To connect to the firehose and subscribe to all topics you can use the mosquitto CLI client:

mosquitto_sub --topic '#' -h firehose.openstack.org --cafile /etc/ca-certificates/extracted/tls-ca-bundle.pem -p 8883

You can use python:

 import paho.mqtt.client as mqtt


 def on_connect(client, userdata, flags, rc):
     print("Connected with result code " + str(rc))
     client.subscribe('#')


 def on_message(client, userdata, msg):
     print(msg.topic+" "+str(msg.payload))

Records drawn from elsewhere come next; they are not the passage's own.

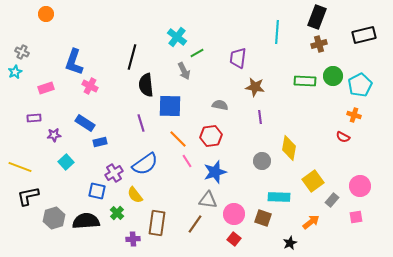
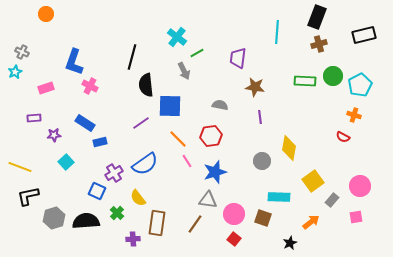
purple line at (141, 123): rotated 72 degrees clockwise
blue square at (97, 191): rotated 12 degrees clockwise
yellow semicircle at (135, 195): moved 3 px right, 3 px down
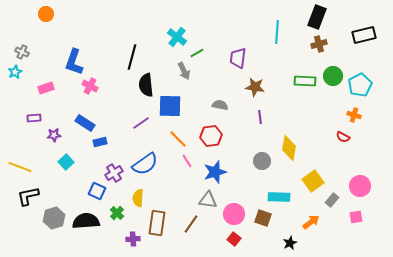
yellow semicircle at (138, 198): rotated 42 degrees clockwise
brown line at (195, 224): moved 4 px left
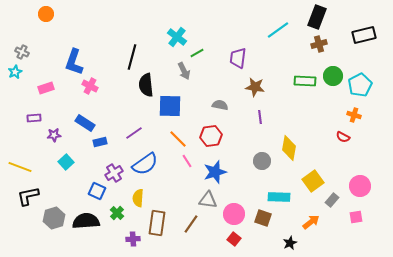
cyan line at (277, 32): moved 1 px right, 2 px up; rotated 50 degrees clockwise
purple line at (141, 123): moved 7 px left, 10 px down
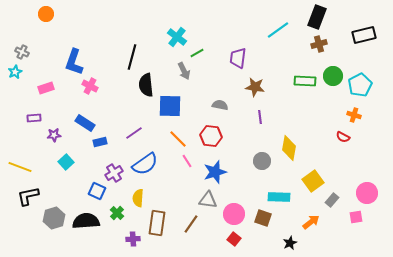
red hexagon at (211, 136): rotated 15 degrees clockwise
pink circle at (360, 186): moved 7 px right, 7 px down
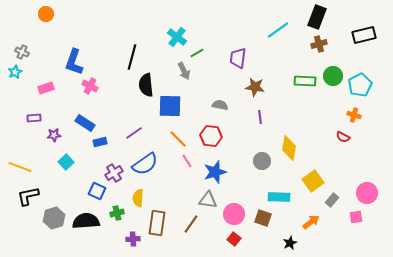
green cross at (117, 213): rotated 32 degrees clockwise
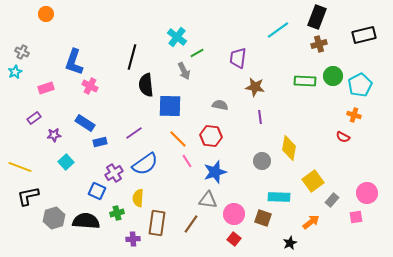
purple rectangle at (34, 118): rotated 32 degrees counterclockwise
black semicircle at (86, 221): rotated 8 degrees clockwise
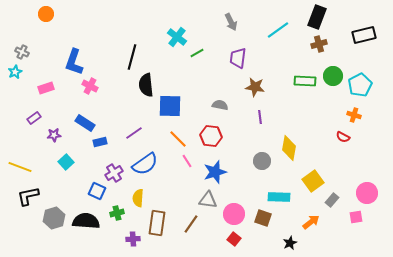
gray arrow at (184, 71): moved 47 px right, 49 px up
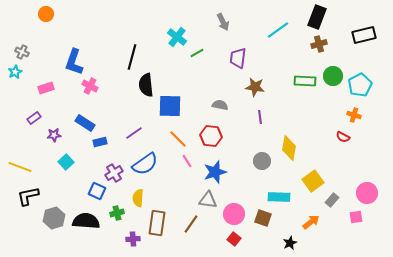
gray arrow at (231, 22): moved 8 px left
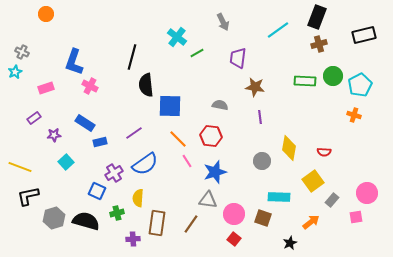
red semicircle at (343, 137): moved 19 px left, 15 px down; rotated 24 degrees counterclockwise
black semicircle at (86, 221): rotated 12 degrees clockwise
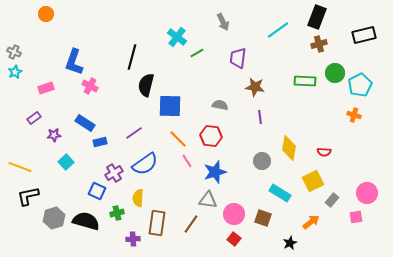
gray cross at (22, 52): moved 8 px left
green circle at (333, 76): moved 2 px right, 3 px up
black semicircle at (146, 85): rotated 20 degrees clockwise
yellow square at (313, 181): rotated 10 degrees clockwise
cyan rectangle at (279, 197): moved 1 px right, 4 px up; rotated 30 degrees clockwise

 # Create an SSL encrypted websockets client
 client = mqtt.Client()
 client.tls_set(ca_certs='/etc/ca-certificates/extracted/tls-ca-bundle.pem')
 client.on_connect = on_connect
 client.on_message = on_message

 # Connect to the firehose
 client.connect('firehose.openstack.org', port=8883)
 client.loop_forever()

Or with ruby:

 require 'rubygems'
 require 'mqtt'

 client = MQTT::Client.new
 client.host = 'firehose.openstack.org'
 client.ssl = true
 client.cert_file = '/etc/ca-certificates/extracted/tls-ca-bundle.pem'
 client.port = 8883
 client.connect()
 client.subscribe('#')

 client.get do |topic,message|
     puts message
     end

IMAP and MX

We’re using Cyrus as an IMAP server in order to consume launchpad bug events via email. The configuration of the admin password account and creation of the lpmqtt user for Cyrus were completed using the following:

$ sudo saslpasswd2 cyrus
$ cyradm --user=cyrus --server=localhost
Password:
localhost> create user.lpmqtt

An MX record has also been set up to point to the firehose server.